Sermon Illustrations on Shame

Background

Blind to Love

All addictions begin in shame. They don’t begin with troubling behavior—a binge on pom, a night of overdrinking–but with a sense of lack or limitation. An addict may be loved deeply, but sense of lack or limitation.

An addict may be loved deeply, but like Narcissus he is blind to it, trapped in a desperate cycle of attempted self-salvation. Adam and Eve had everything, but they perceived that something was missing and then took satisfaction into their own hands rather than embracing their creaturely, God-given limits.

Taken from When Narcissism Comes to Church by Chuck DeGroat Copyright (c) 2020 by Chuck DeGroat. Published by InterVarsity Press, Downers Grove, IL. www.ivpress.com

Defeated by Satan

Many Christians . . . find themselves defeated by the most powerful psychological weapon that Satan uses against Christians. This weapon has the effectiveness of a deadly missile. Its name? Low self-esteem. Satan’s greatest psychological weapon is a gut-level feeling of inferiority, inadequacy, and low self-worth.

This feeling shackles many Christians, in spite of wonderful spiritual experiences…and knowledge of God’s Word. Although they understand their position as sons and daughters of God, they are tied up in knots, bound by a terrible feeling of inferiority, and chained to a deep sense of worthlessness.

David Seamands, Healing for Damaged Emotions (Victor, 1981).

Defining Shame

It’s a word we do not often use in daily conversation, book groups, or church pulpits, but shame is something we all experience. It’s the feeling that we have missed the mark according to our own standard or our perception of someone else’s standard for us. Shame keeps us from being honest about our struggles, sins, and less-than-perfect moments. Fear of shame drives us to perfectionism in all areas of our lives, so that there would be no imperfection to be noticed and judged. Shame is what we heap on others when they fail us. Shame keeps us holding onto bitterness and refusing to forgive. We are impacted by the shame of sin committed against us, and this drives a wedge into our relationships.

Shame can be darker and deeper too. It’s what a perpetrator gives to his victim as he violates her. She will carry that shame forever unless she can find a way to bring it into the light of day. To disown it, she needs to name the shame as his. Shame can be the lack of parental affection and attention that leaves a child with the indelible mark of “not worthy.” Shame arises from past sin that seems to forever haunt you. You know, that sin that you feel like you can’t share with anyone. So you stay in hiding, holed up in your lonely bunker of one, never letting anyone get close enough to see you, to see that part of you.
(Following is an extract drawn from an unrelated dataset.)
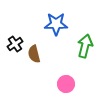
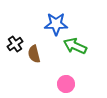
green arrow: moved 10 px left; rotated 80 degrees counterclockwise
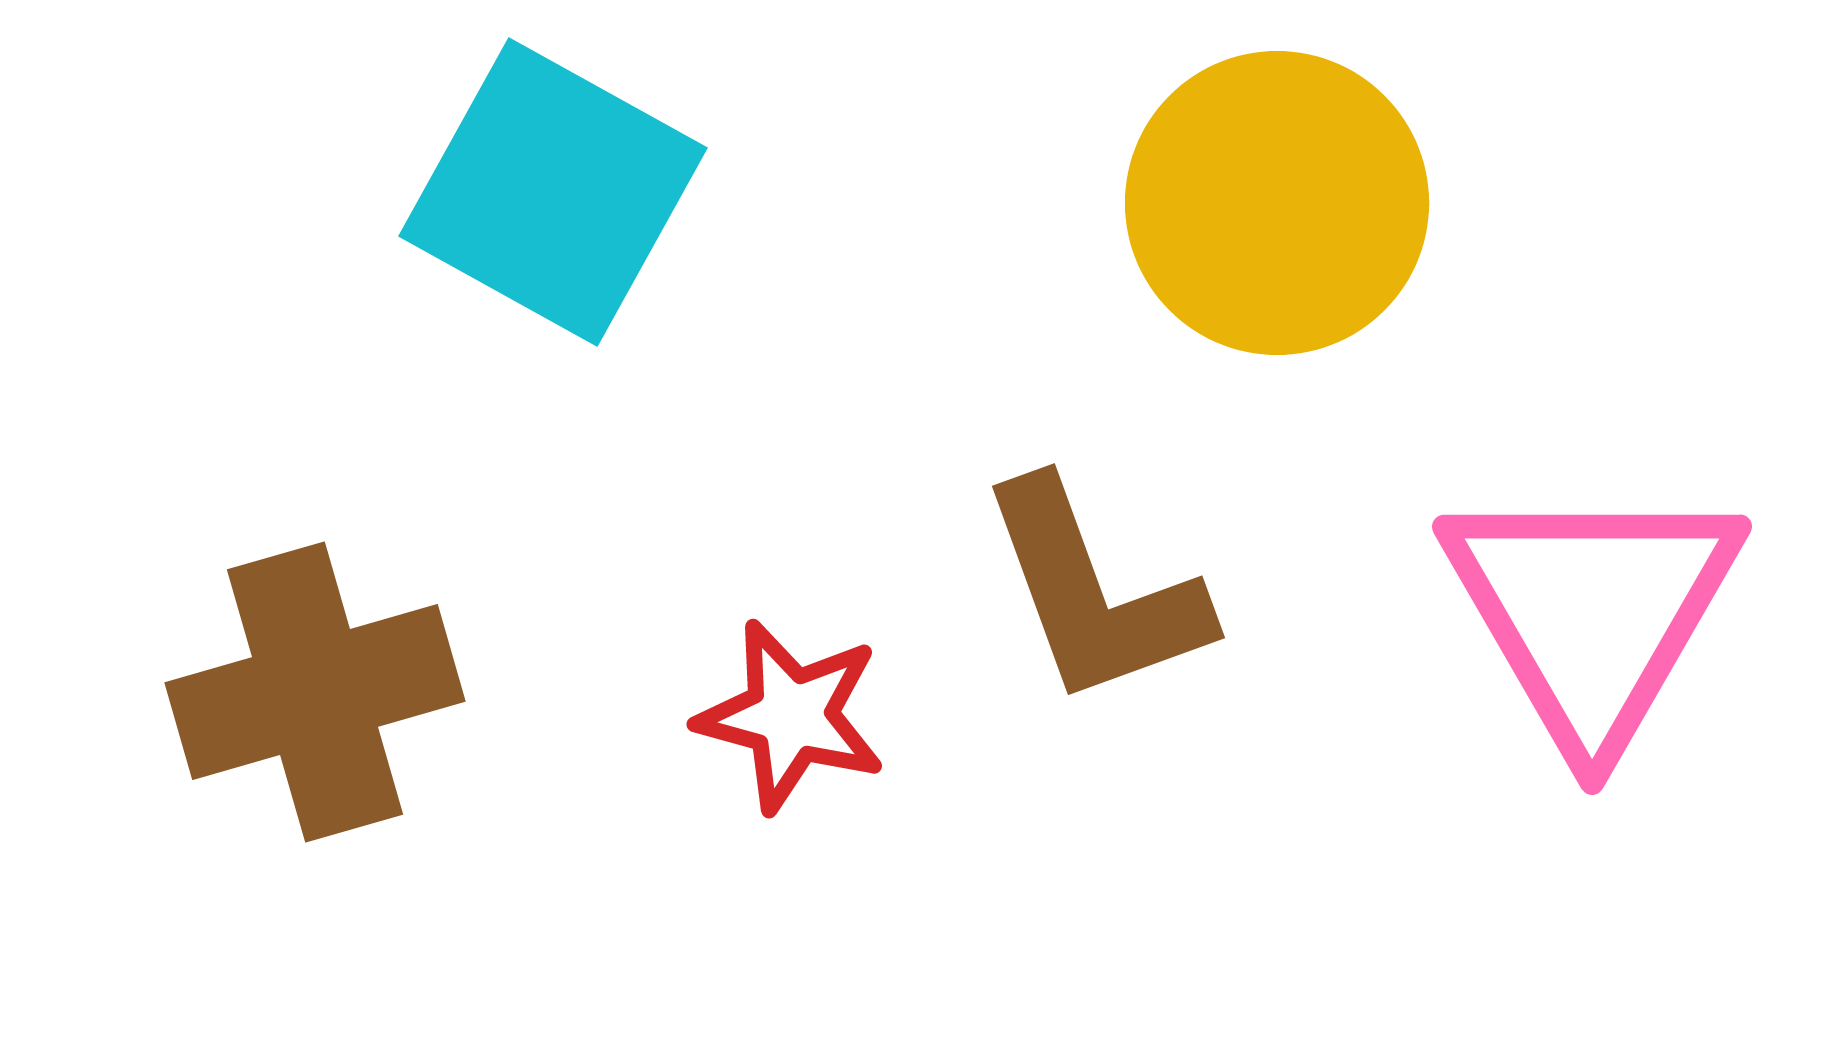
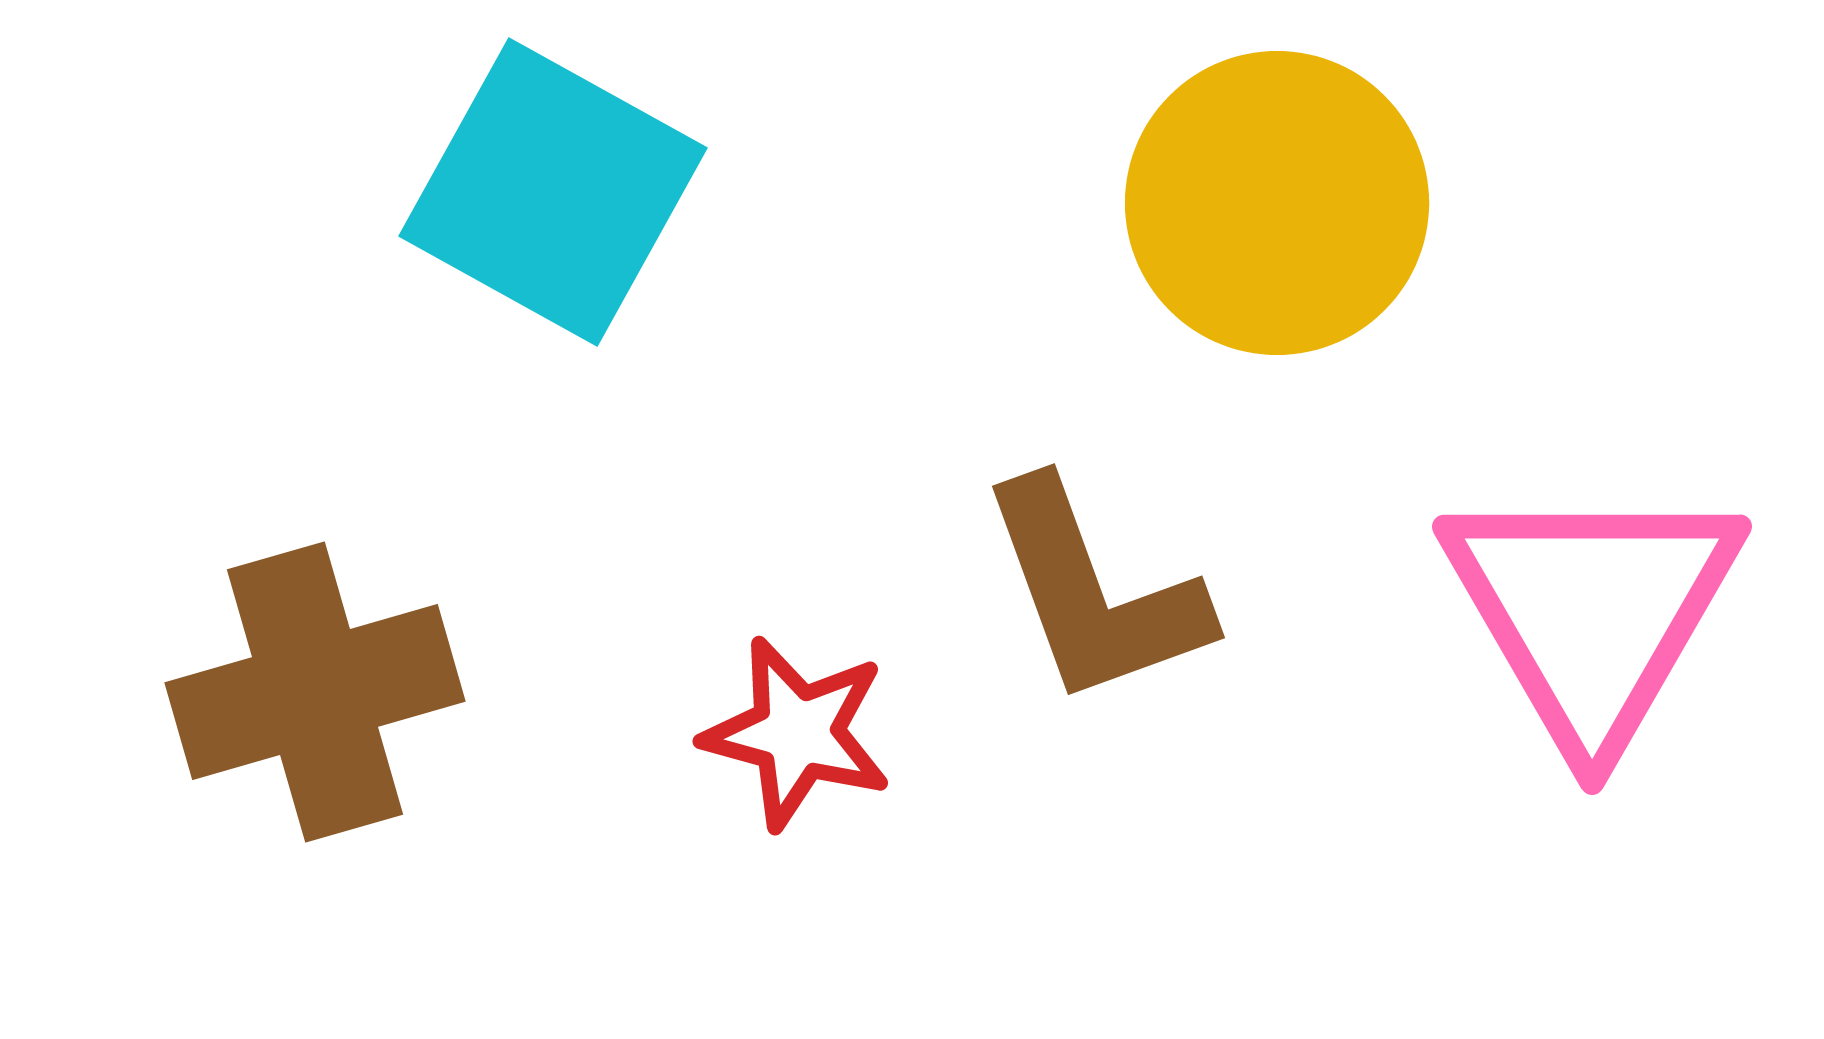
red star: moved 6 px right, 17 px down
Unashamed: Healing Our Brokenness and Finding Freedom from Shame, Heather Davis Nelson, Crossway.

Judging Others Stems from Self-Judgment

But it is important to be aware that the act of judging others has its origins in our self-judgment. As I often tell patients, “Shamed people shame people.” Long before we are criticizing others, the source of that criticism has been planted, fertilized and grown in our own lives, directed at ourselves, and often in ways we are mostly unaware of.

Suffice to say that our self-judgment, that tendency to tell ourselves that we are not enough—not thin enough, not smart enough, not funny enough, not . . . enough—is the nidus out of which grows our judgment of others, not least being our judgment of God. The problem is that we have constructed a sophisticated lattice of blindness around this behavior, which disallows our awareness of it.

Curt Thompson, The Soul of Shame: Retelling the Stories We Believe About Ourselves, InterVarsity Press.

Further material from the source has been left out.